El “plan A” fracasó cuando Gustavo llamó para decir que había surgido una junta de último momento en la empresa y saldría hasta las seis de la tarde. Freya leyó el mensaje dos veces antes de convencerse que Martín, de seis años, y Sonia, de cuatro, no se quedarían toda la tarde comiendo palomitas y viendo su película favorita. Debía recurrir al “plan B”. 

El “plan B” comenzó con el pie izquierdo. Sonia le armó una rabieta porque no quería ponerse las medias, y por lo tanto, tampoco los zapatos. Desde que Freya anunció el “plan A” Sonia había corrido a su recámara para ponerse el pijama. Igual que a ella, los cambios de último momento, lejos de excitarla, la alteraban. Así que Freya debió recurrir a la fuerza para vestirla, lo que provocó lágrimas incontrolables, acusaciones hirientes y un añadido más a su sentimiento de culpa. 

Cortarse el cabello no era un lujo. Cada miembro de la familia recurría a la peluquería para lucir bien. ¿Por qué ella debía sentirse culpable? En pocas palabras, no quería sentirse mal por embellecerse. ¿O acaso era porque la peluquería se encontraba lejos?

—A veinte metros está la estética de doña Queta; en la siguiente esquina acaban de abrir un salón de belleza bastante moderno. ¿Por qué no los pruebas?

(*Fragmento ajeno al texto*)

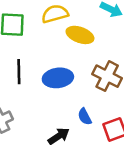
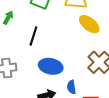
blue ellipse: (58, 78) -> (51, 66), moved

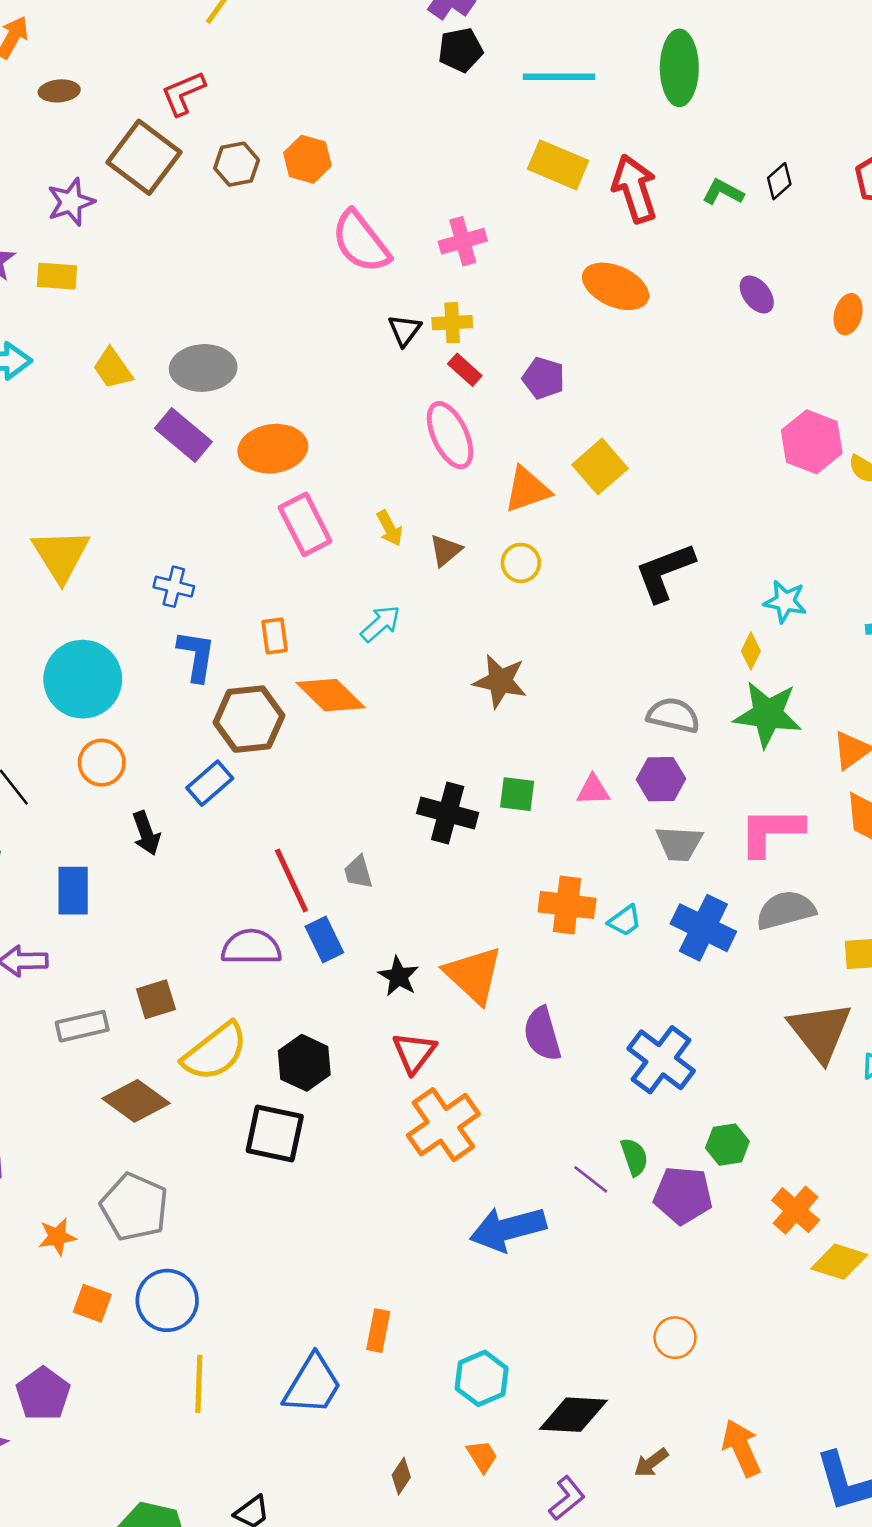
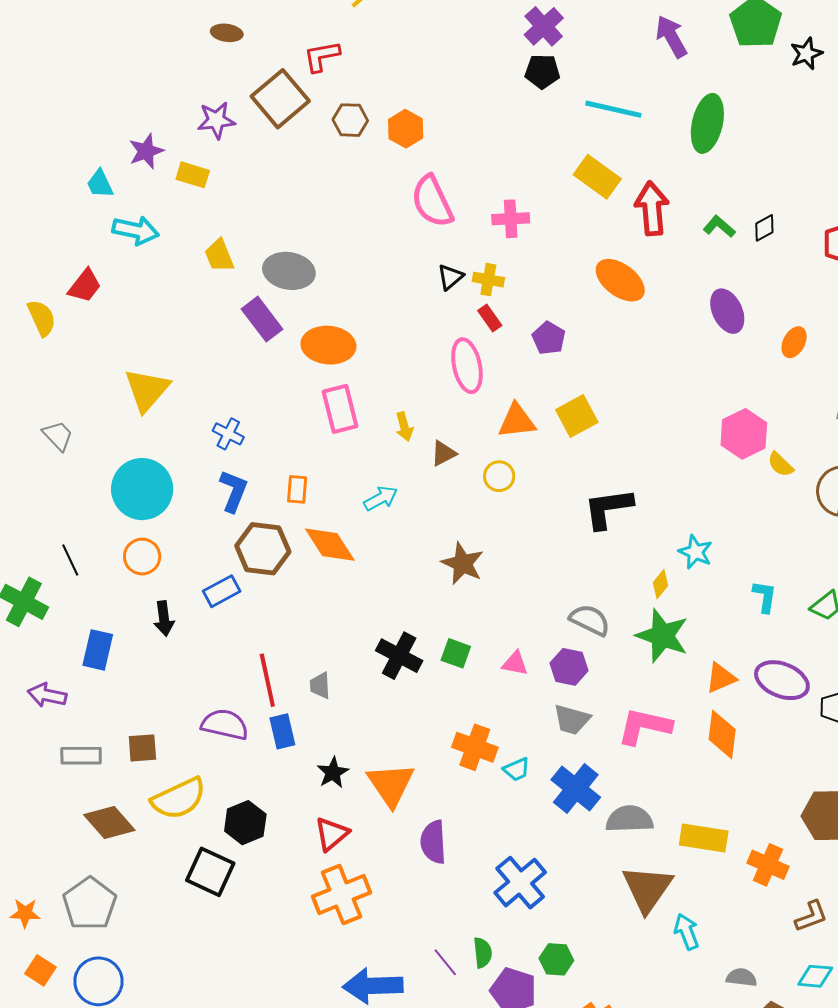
purple ellipse: (757, 294) -> (727, 311), size x1.4
gray semicircle: (786, 910) -> (629, 819), moved

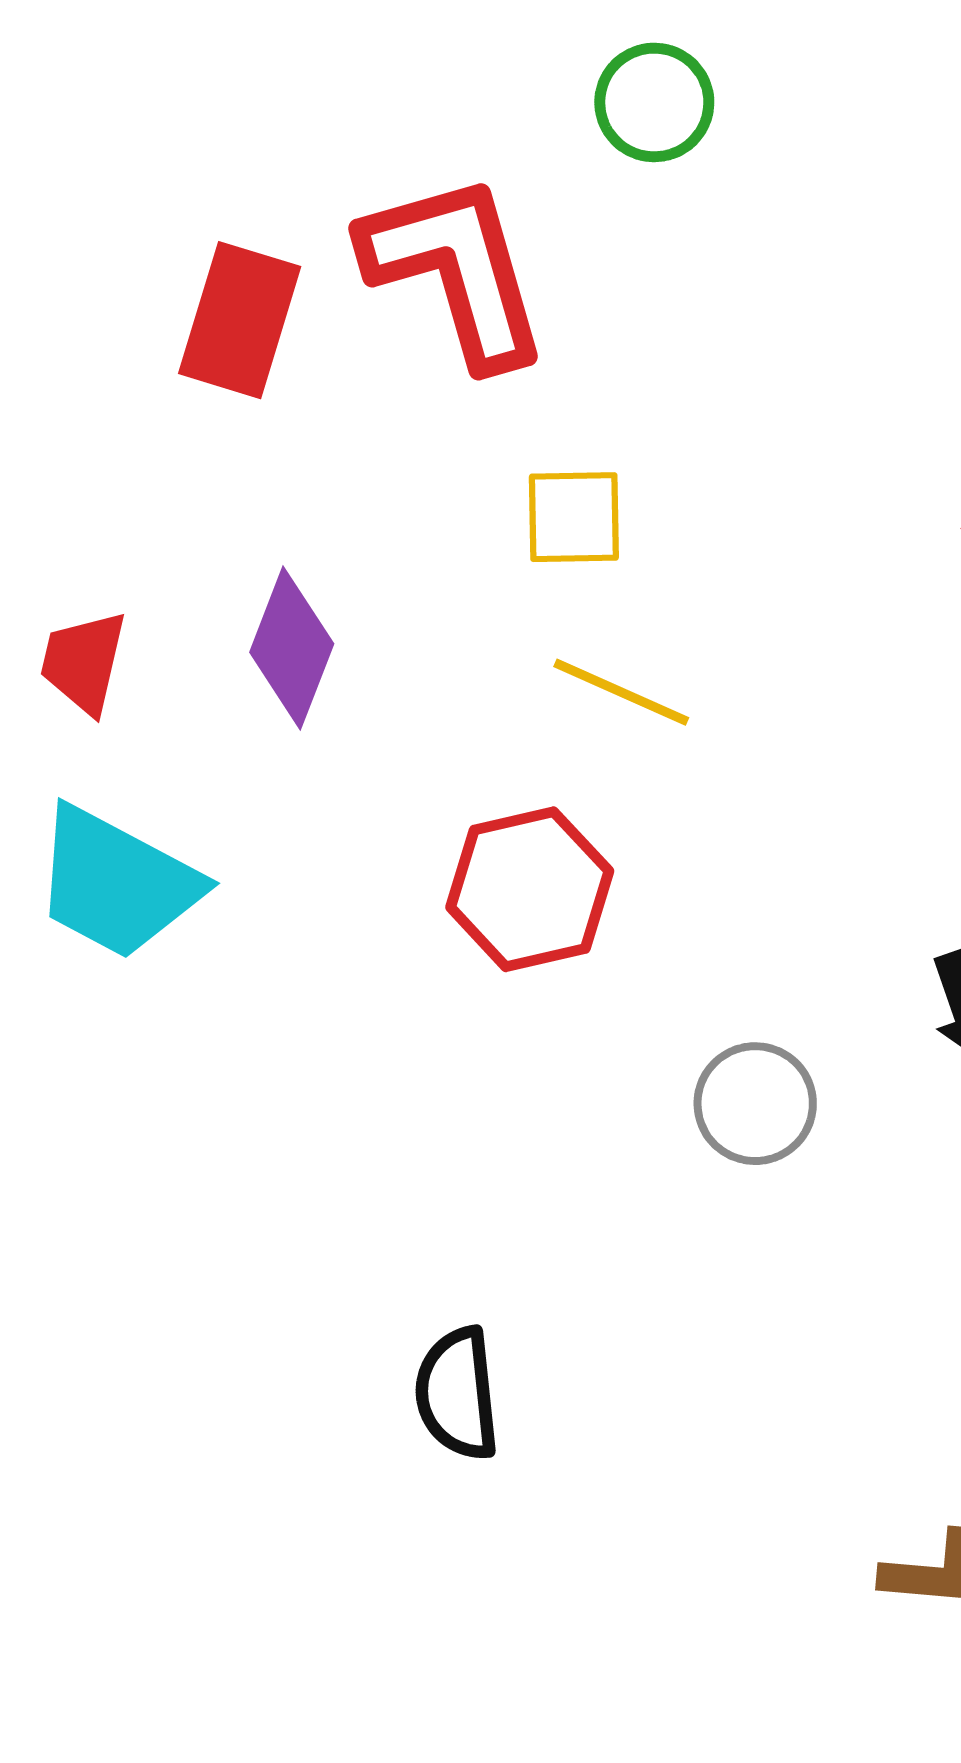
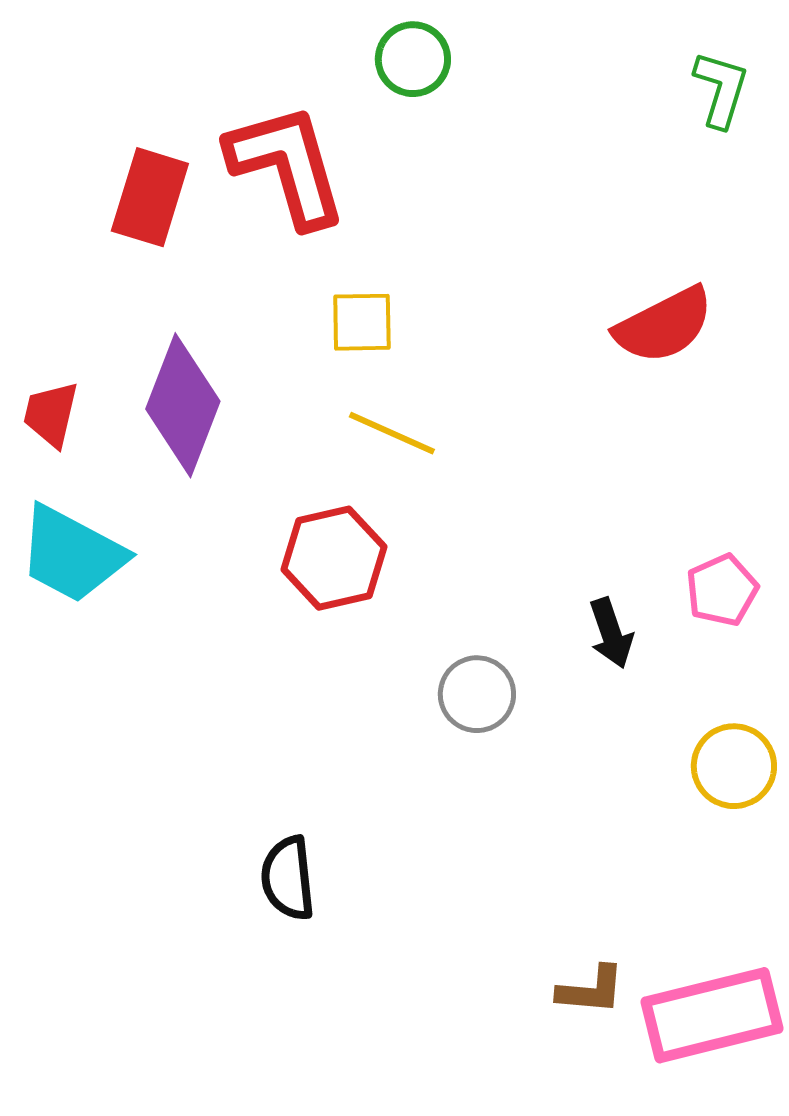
purple diamond: (292, 648) -> (183, 405), size x1.4

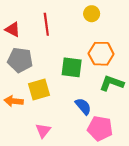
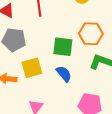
blue semicircle: (83, 106) -> (64, 74), moved

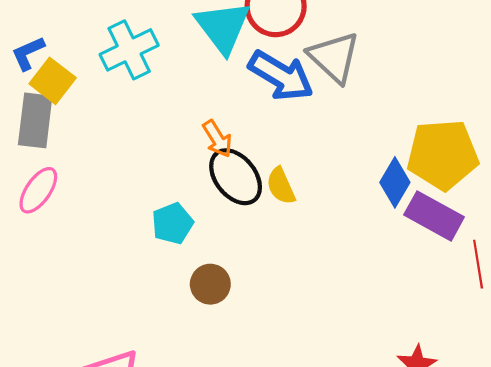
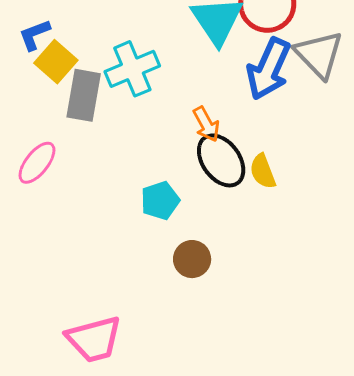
cyan cross: (129, 50) -> (132, 69), moved
blue arrow: (281, 76) -> (269, 69), turned 80
gray rectangle: (35, 120) -> (84, 95), moved

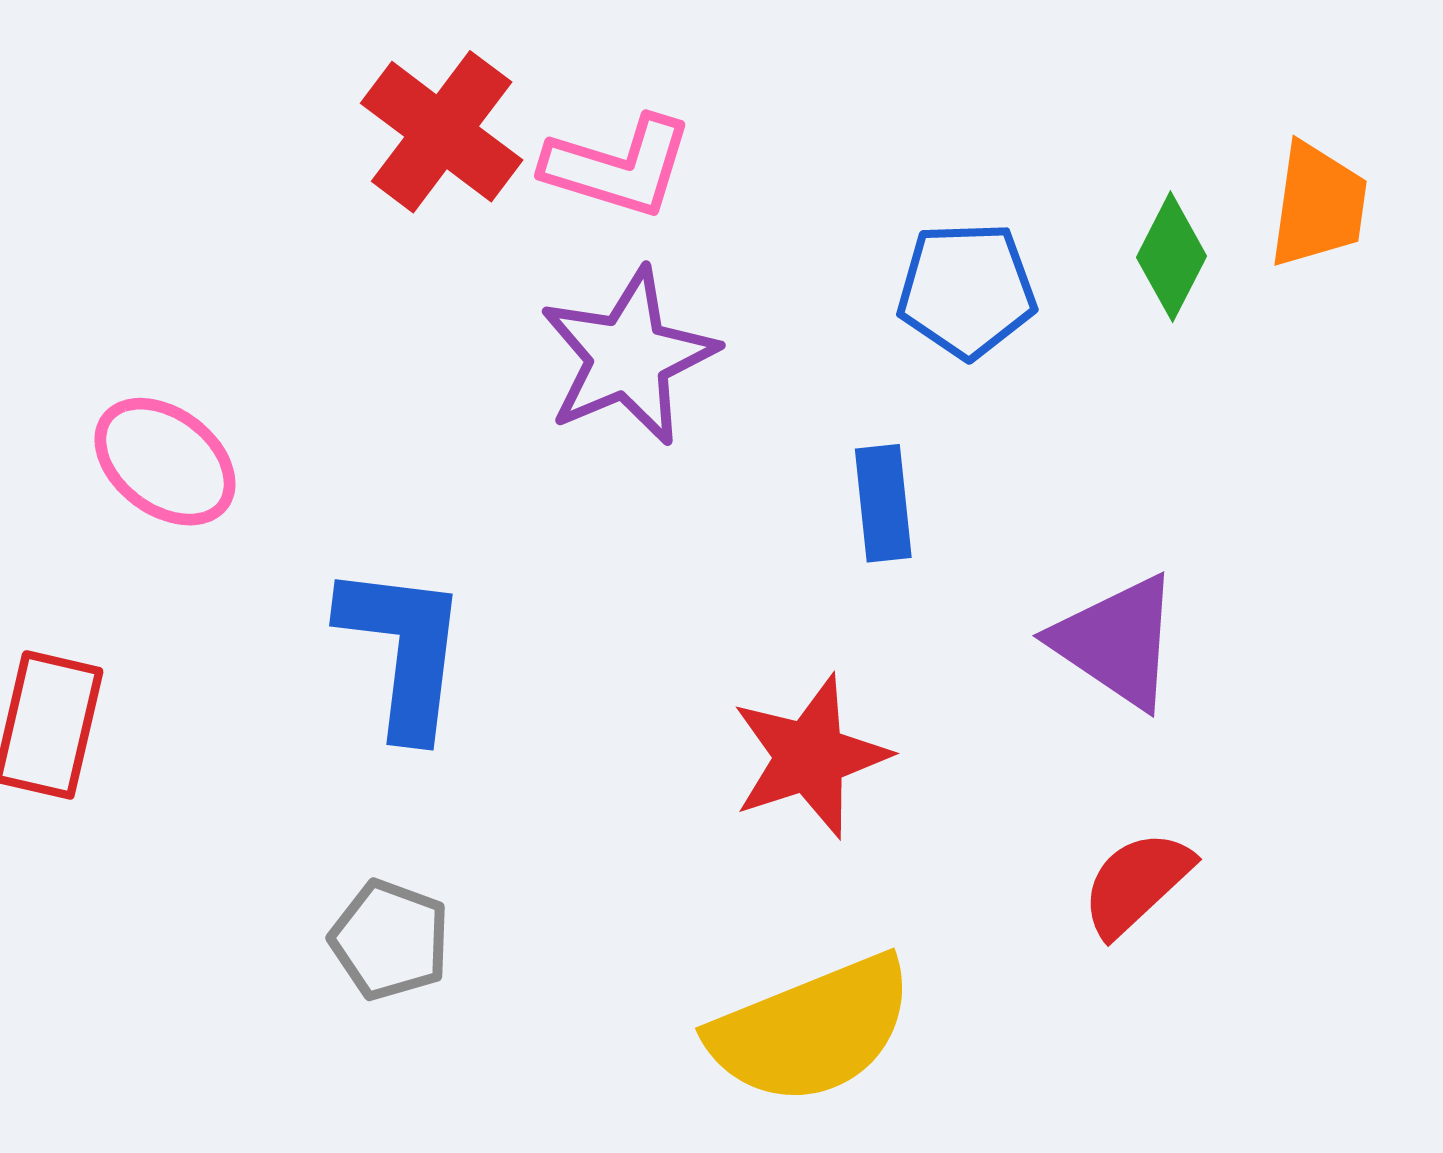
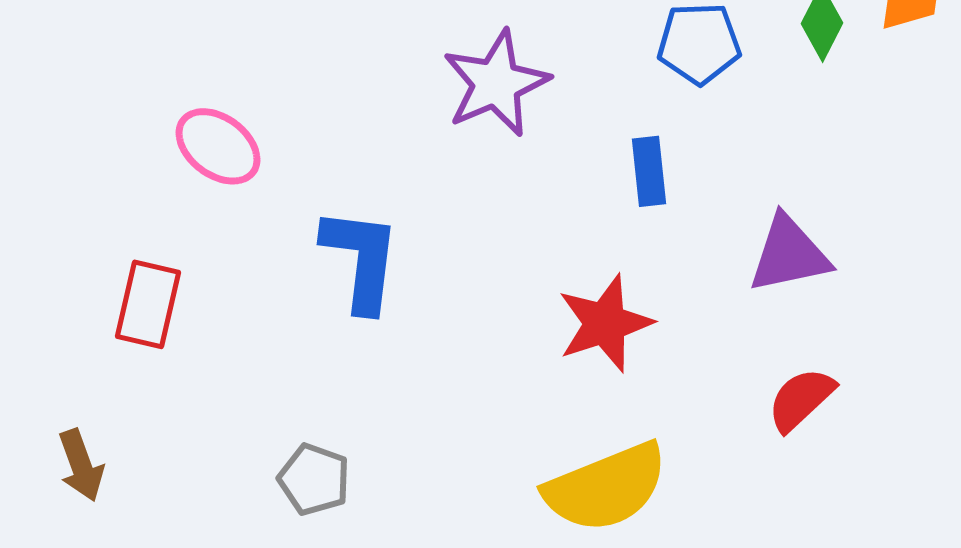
purple triangle: (1117, 642) -> (789, 254), turned -46
gray pentagon: (390, 940) -> (314, 479), moved

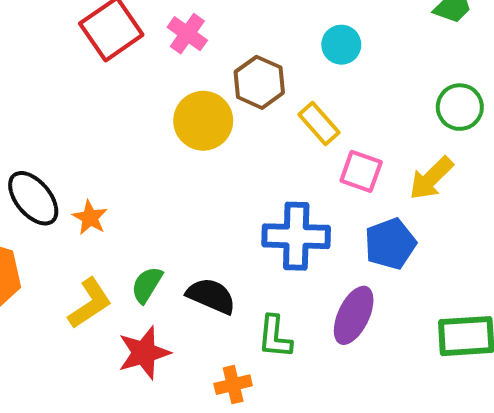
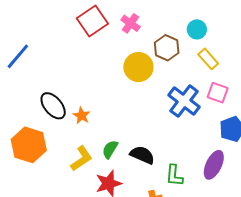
cyan circle: (341, 45) -> (197, 29), moved
yellow rectangle: (319, 123) -> (208, 59), moved
blue cross: (296, 236) -> (184, 101), moved, turned 36

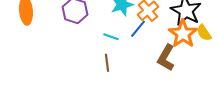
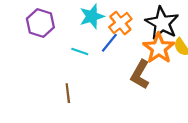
brown line: (107, 63) -> (68, 93), moved

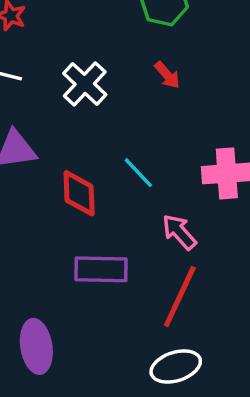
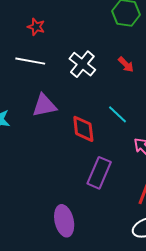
red arrow: (167, 75) -> (126, 64), moved
purple rectangle: (101, 269) -> (99, 173), turned -64

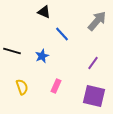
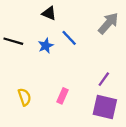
black line: (12, 51) -> (13, 41), moved
blue star: (42, 56) -> (46, 46), moved
purple line: (93, 63) -> (104, 79), moved

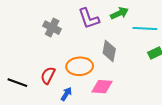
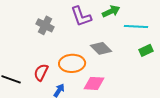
gray diamond: (109, 51) -> (101, 48), turned -55

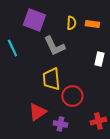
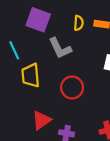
yellow trapezoid: (51, 79) -> (31, 75), moved
red circle: (72, 96) -> (72, 87), moved

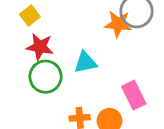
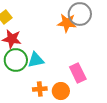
cyan triangle: (85, 62) -> (36, 60), moved

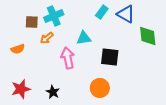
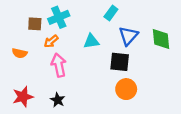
blue triangle: (126, 14) -> (128, 36), moved, turned 42
orange semicircle: (18, 49) -> (20, 53), turned 32
pink arrow: (68, 58) -> (59, 65), moved
orange circle: (100, 88) -> (126, 89), moved

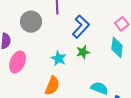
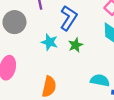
cyan star: (59, 58) -> (49, 42), moved

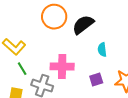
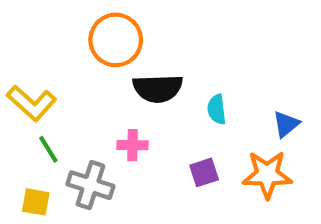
black semicircle: (83, 25) -> (158, 88), moved, turned -145
pink cross: (62, 67) -> (133, 145), size x0.6

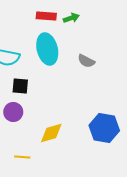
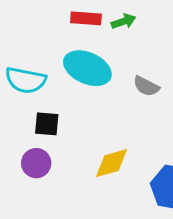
cyan ellipse: (47, 49) -> (87, 68), turned -52
yellow diamond: (51, 133) -> (112, 163), moved

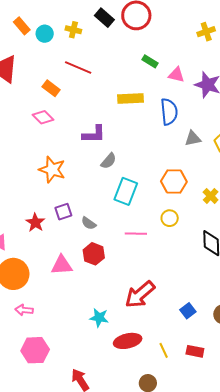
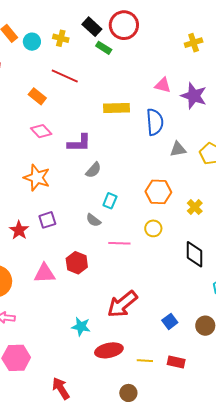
green rectangle: (150, 61) -> (104, 48), moved
pink diamond: (43, 117) -> (41, 131), moved
cyan rectangle: (126, 191) -> (110, 201), size x0.6
gray semicircle: (89, 223) -> (93, 220), moved
yellow line: (164, 350) -> (145, 361), turned -63

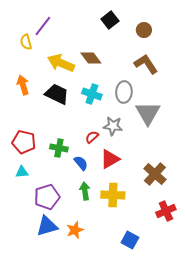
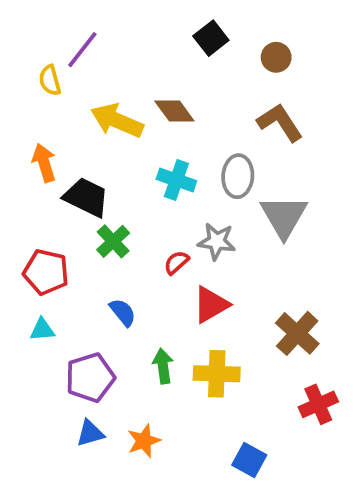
black trapezoid: (57, 94) -> (86, 197), moved
green cross: (59, 148) -> (113, 241), moved, turned 36
blue semicircle: (81, 163) -> (123, 312), moved
blue triangle: (47, 226) -> (90, 433), size x0.7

Gustavo jamás entendería, y como no quería pensar en eso, con una Sonia lloriqueante, los trepó al auto, les abrochó los cinturones de seguridad y se colocó en el asiento del conductor. La aplicación en su teléfono pronosticaba un poco de tráfico. Entonces, mientras arrancaba, tocó el turno de Martín para anunciar su disconformidad. ¿Cuánto tiempo estarían en casa de la abuela? ¿Dónde estaría mamá? ¿Cuándo regresaría? ¿Por qué no los llevaba con ella? La sicóloga escolar decía que todos los niños pasaban por épocas de ansiedad, pero un pequeño porcentaje manifestaba sus miedos de maneras más intensas. Martín era uno de ellos. 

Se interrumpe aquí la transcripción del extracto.